The bread and butter of Classic Prog, in other words - and a very difficult combination to achieve.

This is not your father's Prog or even close to Classic Prog - but Progressive it indeed is... after a fashion.

The very opening track, entitled "Batman" strikes you immediately as not being the Batman theme tune at all, rather a cross between Peter Gunn and the bridge section from Saxon's "Princess of the Night" (a riff also used in Metallica's "Seek and Destroy") - or wherever Saxon borrowed it from.

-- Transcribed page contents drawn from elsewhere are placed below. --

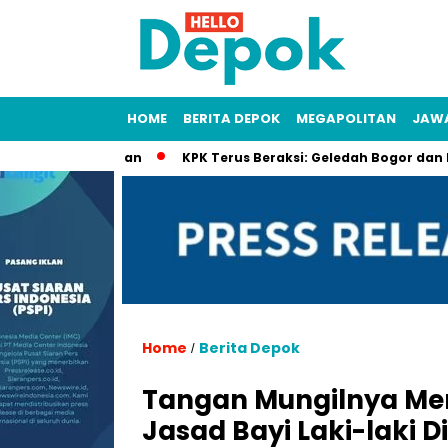
HOME
BERITA DEPOK
MEGAPOLITAN
JAW
Pengadilan
KPK Terus Beraksi: Geledah Bogor dan Depok dala
Home
Berita Depok
/
Tangan Mungilnya Men
Jasad Bayi Laki-laki 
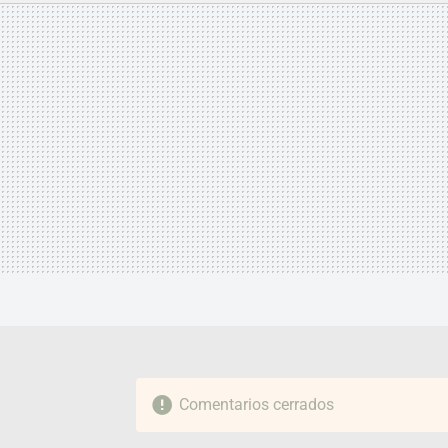
MAIL
Comentarios cerrados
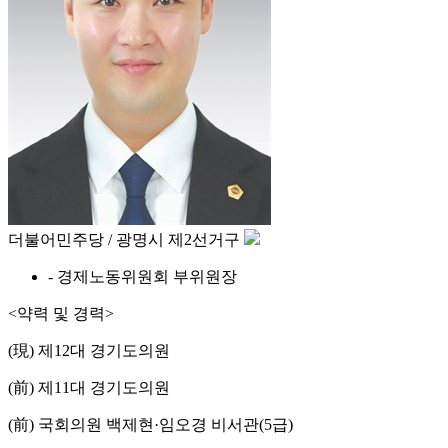
더불어민주당 / 광명시 제2선거구
- 경제노동위원회 부위원장
<약력 및 경력>
(現) 제12대 경기도의원
(前) 제11대 경기도의원
(前) 국회의원 백제현·임오경 비서관(5급)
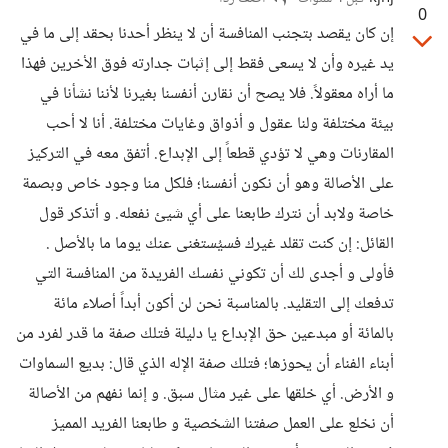
0
إن كان يقصد بتجنب المنافسة أن لا ينظر أحدنا بحقد إلى ما في
يد غيره وأن لا يسعى فقط إلى إثبات جدارته فوق الأخرين فهذا
ما أراه معقولاً. فلا يصح أن نقارن أنفسنا بغيرنا لأننا نشأنا في
بيئة مختلفة ولنا عقول و أذواق وغايات مختلفة. أنا لا أحب
المقارنات وهي لا تؤدي قطعاً إلى الإبداع. أتفق معه في التركيز
على الأصالة وهو أن نكون أنفسنا؛ فلكل منا وجود خاص وبصمة
خاصة ولابد أن نترك طابعنا على أي شيئ نفعله. و أتذكر قول
القائل: إن كنت تقلد غيرك فسيُستغنى عنك يوما ما بالأصل .
فأولى و أجدى لك أن تكوني نفسك الفريدة من المنافسة التي
تدفعك إلى التقليد. بالمناسبة نحن لن أكون أبداً أصلاء مائة
بالمائة أو مبدعين حق الإبداع يا دليلة فتلك صفة ما قدر لفرد من
أبناء الفناء أن يحوزها؛ فتلك صفة الإله الذي قال: بديع السماوات
و الأرض. أي خلقها على غير مثال سبق. و إنما نفهم من الأصالة
أن نخلع على العمل صفتنا الشخصية و طابعنا الفريد المميز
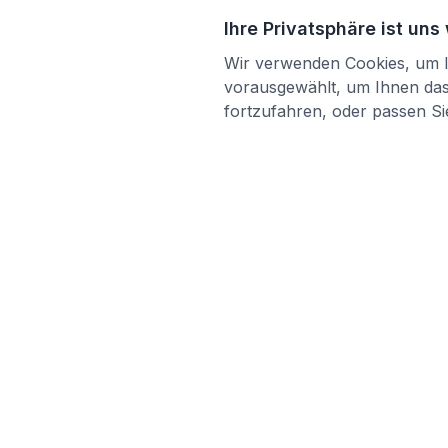
Ihre Privatsphäre ist uns
Wir verwenden Cookies, um Ih
vorausgewählt, um Ihnen das 
fortzufahren, oder passen Sie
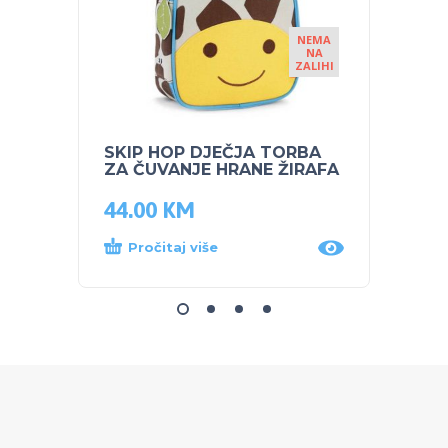
NEMA
NA
ZALIHI
SKIP HOP DJEČJA TORBA
NUK S
ZA ČUVANJE HRANE ŽIRAFA
bočic
44.00
KM
12.0
Pročitaj više
Dod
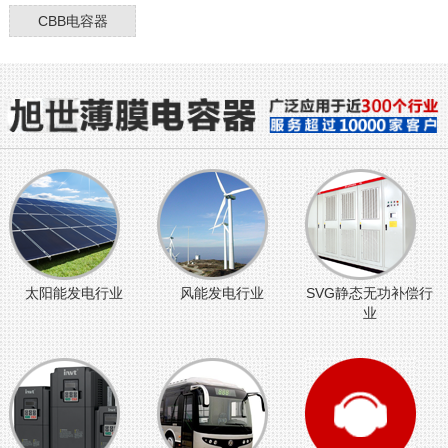
CBB电容器
太阳能发电行业
风能发电行业
SVG静态无功补偿行
业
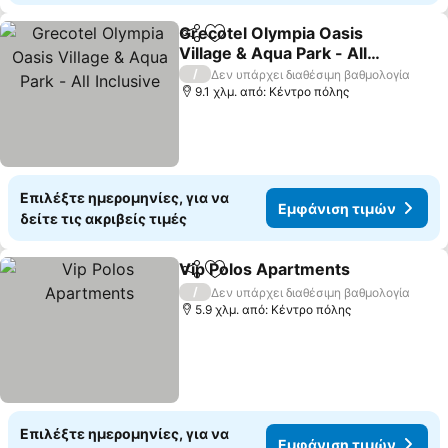
Grecotel Olympia Oasis
Κοινοποίηση
Προσθήκη στα αγαπημένα
Village & Aqua Park - All
Inclusive
/
Δεν υπάρχει διαθέσιμη βαθμολογία
9.1 χλμ. από: Κέντρο πόλης
Επιλέξτε ημερομηνίες, για να
Εμφάνιση τιμών
δείτε τις ακριβείς τιμές
Vip Polos Apartments
Κοινοποίηση
Προσθήκη στα αγαπημένα
/
Δεν υπάρχει διαθέσιμη βαθμολογία
5.9 χλμ. από: Κέντρο πόλης
Επιλέξτε ημερομηνίες, για να
Εμφάνιση τιμών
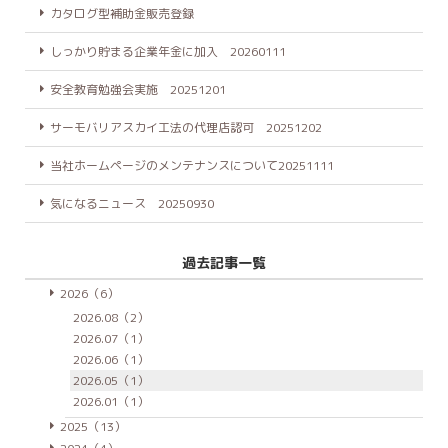
カタログ型補助金販売登録
しっかり貯まる企業年金に加入 20260111
安全教育勉強会実施 20251201
サーモバリアスカイ工法の代理店認可 20251202
当社ホームページのメンテナンスについて20251111
気になるニュース 20250930
過去記事一覧
2026（6）
2026.08（2）
2026.07（1）
2026.06（1）
2026.05（1）
2026.01（1）
2025（13）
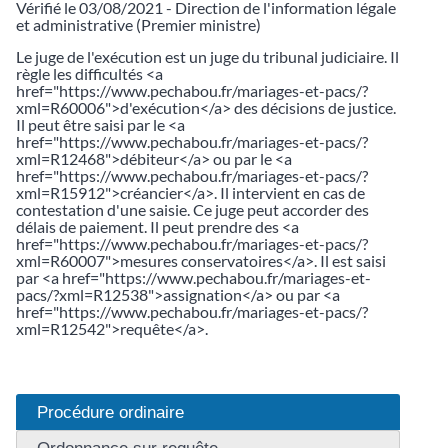
Vérifié le 03/08/2021 - Direction de l'information légale
et administrative (Premier ministre)
Le juge de l'exécution est un juge du tribunal judiciaire. Il
règle les difficultés <a
href="https://www.pechabou.fr/mariages-et-pacs/?
xml=R60006">d'exécution</a> des décisions de justice.
Il peut être saisi par le <a
href="https://www.pechabou.fr/mariages-et-pacs/?
xml=R12468">débiteur</a> ou par le <a
href="https://www.pechabou.fr/mariages-et-pacs/?
xml=R15912">créancier</a>. Il intervient en cas de
contestation d'une saisie. Ce juge peut accorder des
délais de paiement. Il peut prendre des <a
href="https://www.pechabou.fr/mariages-et-pacs/?
xml=R60007">mesures conservatoires</a>. Il est saisi
par <a href="https://www.pechabou.fr/mariages-et-
pacs/?xml=R12538">assignation</a> ou par <a
href="https://www.pechabou.fr/mariages-et-pacs/?
xml=R12542">requête</a>.
Procédure ordinaire
Ordonnance sur requête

In the first minute, there are subtle interplays and not so subtle interplays between the musicians conjouring up comic-book images. After the first minute, these become more pronounced, and the Peter Gunn theme is all but left behind for 30 seconds as the band go into controlled meltdown.

The final 30 seconds are a recapitulation and codetta of the meltdown madness - and all this in 2 minutes flat (the final 4 seconds are silent run-out).

"The Sicilian Clan" is oddly set up by a Bontempi style organ, with a series of manic modulations that belie the apparently simple Burt Bacharach style of the piece. The improv in this piece is mildly satisfying, but not daring - an oasis of calm after the opening "Batman". The improv becomes far more daring later in the album - you really need to stick with this one.

"You Will Be Shot" twists manically into sudden blurs of sound from an underpinning main riff that stops rather as if it had just noticed something - occasionally dropping into something resembling the "Bontempi" section in the previous track.

But there is cunning in the construction - in a minute and a half, there is the main riff idea, the first "blur" idea - a segment that is essentially repeated, then the "Bontempi" section, followed by a second "blur" idea. This entire structure is essentially repeated, and "main", "blur", "main" used to end the piece.

In other words, a series of very short rapid-fire "hits" merged into a surprisingly traditional and tight structure.

You get the idea. Or rather, an idea.

We can see that a track-by-track would take all day, as there is simply so much packed into each second - blink and you'd miss it. Every detail is clearly intended to be there, which is great news, as that makes this an album to revisit - when you feel up to it.

To qualify the latter, it's the sheer intensity and ferocity of pace at which everything happens that makes listening to "Naked City" a real rush and a drain on one's psychological resources to simply keep up.

Each track explores different areas of "The Naked City", exposing something almost tangible at each step. There are so many points of note that a list would be pointless, but almost every style of music is covered from laid back jazz to tightly controlled noise (plenty of the latter) - and all done cleanly and expertly.

This handily qualifies this album as Prog - but rather a kind of essence of Prog.

It is an album that has plenty to appeal to just about everyone - and plenty to annoy just about everyone too. It's hardly easy-listening, yet there are moments of an almost lounge-jazz flavour that are very accessible indeed, and moments of modern jazz that are quite mind-scrambling - somewhat familiar in places, but that does seem to be the intention, as this album is something akin to a musical tapestry - albeit with touches of Jackson Pollack.

There's something for Prog Metal fans here too - at least those with more "exotic" tastes: If you enjoyed Fantomas "Suspended Animation", then there's much in here that will appeal - the root idea is the same, even if some of the more dominant musical styles are different. The major difference in concept is that this is a regional psychological tour rather than a more personal and time-based one. It should still be listened to in sequence rather than dipping in at random though!

The sequence of 8 sub 1 minute tracks seem to draw much of their inspiration from early Napalm Death (not kidding!), and the cartoon-like qualities will feel familiar.

I find the descent into noise a bit too frequent for my taste, but otherwise, a solid album that I would not consider a masterpiece of Prog Rock, but it's unique, exceptionally well crafted and a highly recommended purchase - but not for the faint of heart!